= WORK INSTRUCTION =
Under this line are the records; repeat exactly the lines starting at the one containing "cosas y es expulsado" and ending at the one containing "Pas d'informations disponibles", omitting pictures.

= RECORDS FOR THE TASK =
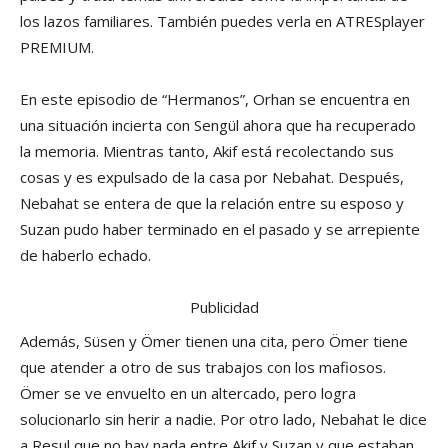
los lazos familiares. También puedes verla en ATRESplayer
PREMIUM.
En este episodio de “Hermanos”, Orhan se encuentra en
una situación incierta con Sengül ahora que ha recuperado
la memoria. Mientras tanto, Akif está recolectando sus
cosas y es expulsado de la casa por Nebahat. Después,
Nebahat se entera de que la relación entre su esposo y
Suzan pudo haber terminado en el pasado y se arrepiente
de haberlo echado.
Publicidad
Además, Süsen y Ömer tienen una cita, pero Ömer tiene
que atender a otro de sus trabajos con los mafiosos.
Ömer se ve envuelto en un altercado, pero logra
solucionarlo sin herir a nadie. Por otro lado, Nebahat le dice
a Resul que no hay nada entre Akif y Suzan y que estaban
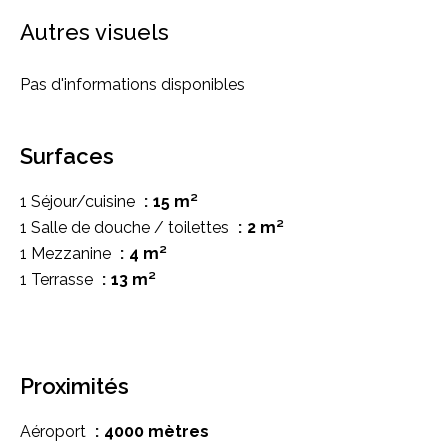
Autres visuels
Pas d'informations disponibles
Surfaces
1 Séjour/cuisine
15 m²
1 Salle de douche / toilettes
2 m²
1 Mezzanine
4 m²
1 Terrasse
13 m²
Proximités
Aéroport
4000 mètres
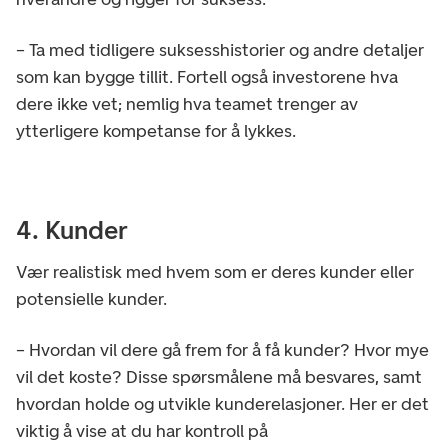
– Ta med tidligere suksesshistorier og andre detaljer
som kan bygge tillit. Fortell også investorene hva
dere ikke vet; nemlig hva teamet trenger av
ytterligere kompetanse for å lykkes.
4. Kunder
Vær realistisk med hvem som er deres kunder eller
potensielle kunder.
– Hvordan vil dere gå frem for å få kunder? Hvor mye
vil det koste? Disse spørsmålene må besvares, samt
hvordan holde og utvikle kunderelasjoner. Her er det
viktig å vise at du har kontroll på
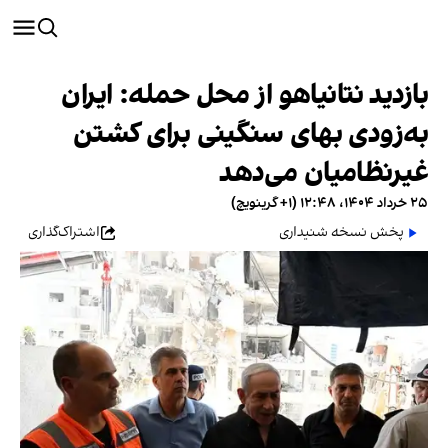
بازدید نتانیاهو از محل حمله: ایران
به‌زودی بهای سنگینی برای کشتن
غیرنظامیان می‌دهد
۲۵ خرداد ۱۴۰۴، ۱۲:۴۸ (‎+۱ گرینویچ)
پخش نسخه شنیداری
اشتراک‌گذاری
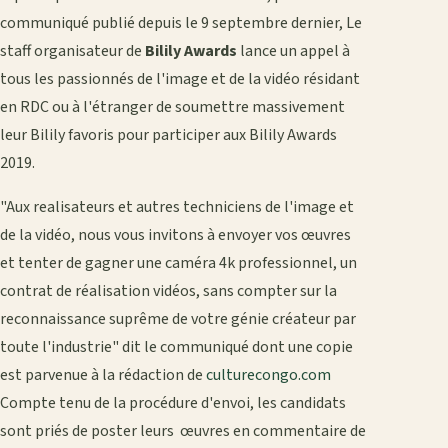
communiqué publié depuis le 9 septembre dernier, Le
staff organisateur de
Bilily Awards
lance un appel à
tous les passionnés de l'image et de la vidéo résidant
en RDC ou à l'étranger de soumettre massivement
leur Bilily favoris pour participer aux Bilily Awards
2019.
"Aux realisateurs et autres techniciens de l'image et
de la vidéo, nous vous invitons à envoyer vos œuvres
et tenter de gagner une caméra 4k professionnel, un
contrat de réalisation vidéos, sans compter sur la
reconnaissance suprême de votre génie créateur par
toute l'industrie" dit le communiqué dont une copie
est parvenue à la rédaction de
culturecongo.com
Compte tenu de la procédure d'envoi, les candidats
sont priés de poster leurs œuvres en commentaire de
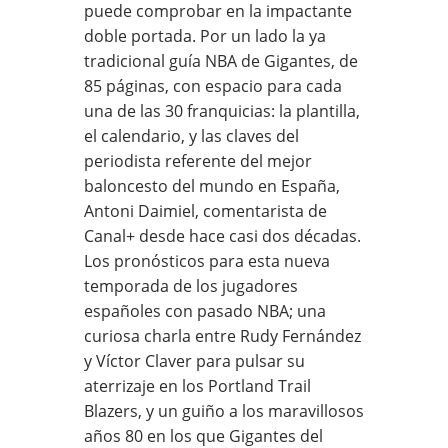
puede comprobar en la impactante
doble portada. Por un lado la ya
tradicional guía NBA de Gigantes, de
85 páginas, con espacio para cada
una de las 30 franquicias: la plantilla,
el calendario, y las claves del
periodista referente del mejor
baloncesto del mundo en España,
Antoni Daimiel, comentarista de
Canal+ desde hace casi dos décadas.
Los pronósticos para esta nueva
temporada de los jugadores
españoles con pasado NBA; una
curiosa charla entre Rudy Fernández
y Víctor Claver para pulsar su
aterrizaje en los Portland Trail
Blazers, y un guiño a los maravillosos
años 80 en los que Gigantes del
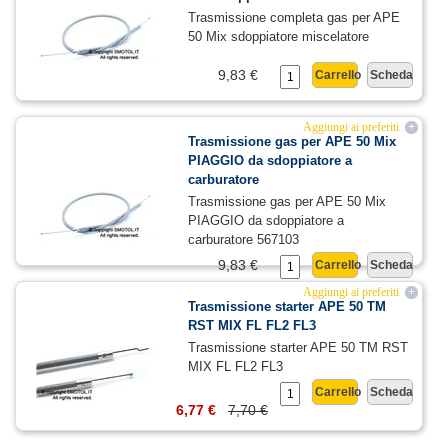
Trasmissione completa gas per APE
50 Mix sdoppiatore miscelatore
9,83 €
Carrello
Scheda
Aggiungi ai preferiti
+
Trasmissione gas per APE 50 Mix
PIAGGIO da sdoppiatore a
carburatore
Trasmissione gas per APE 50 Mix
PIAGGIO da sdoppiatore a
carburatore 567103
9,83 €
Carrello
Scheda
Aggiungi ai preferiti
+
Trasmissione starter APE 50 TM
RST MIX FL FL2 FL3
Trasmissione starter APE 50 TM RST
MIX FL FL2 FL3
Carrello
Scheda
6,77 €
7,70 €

= TASK RESPONSE =
cosas y es expulsado de la casa por Nebahat. Después,
Nebahat se entera de que la relación entre su esposo y
Suzan pudo haber terminado en el pasado y se arrepiente
de haberlo echado.
Publicidad
Además, Süsen y Ömer tienen una cita, pero Ömer tiene
que atender a otro de sus trabajos con los mafiosos.
Ömer se ve envuelto en un altercado, pero logra
solucionarlo sin herir a nadie. Por otro lado, Nebahat le dice
a Resul que no hay nada entre Akif y Suzan y que estaban
Autres visuels
Pas d'informations disponibles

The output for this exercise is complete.